What are the main differences between TensorFlowLite, TendorFlow-TRT and TensorRT?

1.8k Views Asked by At

I am using the Coral devboard and the Nvidia Jetson TX2. And that is how I got to know about TensorFlow-Lite, TensorFlow-TRT and TensorRT. I have some questions about them:

  1. Between TensorFlow-TRT and TensorRT: When using a fully optimised/compatible graph with TensorRT, which one is faster and why?

  2. The pipeline to use TFlite in a Google Coral (When using TensorFlow 1.x...) is:

a. Use a model available in TensorFlow's zoo

b. Convert the model to frozen (.pb)

c. Use protobuff to serialize the graph

d. Convert to Tflite

e. Apply quantization (INT8)

f. Compile

what would be the pipeline when using TensorFlow-TRT and TensorRT? Is there somewhere where I can find a good documentation about it?

So far I think TensorRT is closer to TensorFlow Lite because:

  • TFlite: after compilation you end up with a .quant.edtpu.tflite file which can be used to make inference in the devboard

  • TensorRT: you will end up with a .plan file to make inference in the devboard.

Thank you for the answers, and if you can point me to documentation which compares them, that will be appreciated.

1

There are 1 best solutions below

0
On

TensorRT is a very fast CUDA runtime for GPU only.
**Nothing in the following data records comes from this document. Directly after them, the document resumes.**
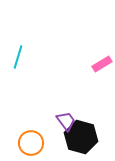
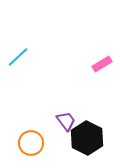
cyan line: rotated 30 degrees clockwise
black hexagon: moved 6 px right, 1 px down; rotated 12 degrees clockwise
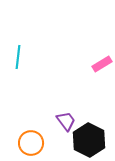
cyan line: rotated 40 degrees counterclockwise
black hexagon: moved 2 px right, 2 px down
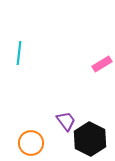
cyan line: moved 1 px right, 4 px up
black hexagon: moved 1 px right, 1 px up
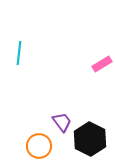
purple trapezoid: moved 4 px left, 1 px down
orange circle: moved 8 px right, 3 px down
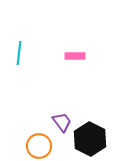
pink rectangle: moved 27 px left, 8 px up; rotated 30 degrees clockwise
I am using an Nvidia Jetson Xavier NX with Tensorflow models converted to TensorRT, running on the Tensorflow-RT (TRT) runtime. The benefit of TRT runtime is any unsupported operations on TensorRT will fall back to using Tensorflow.

Have not tried Tensorflow-Lite, but I understand it as a reduced TF for inference-only on "small devices". It can support GPU but only limited operations and I think there are no python bindings (currently).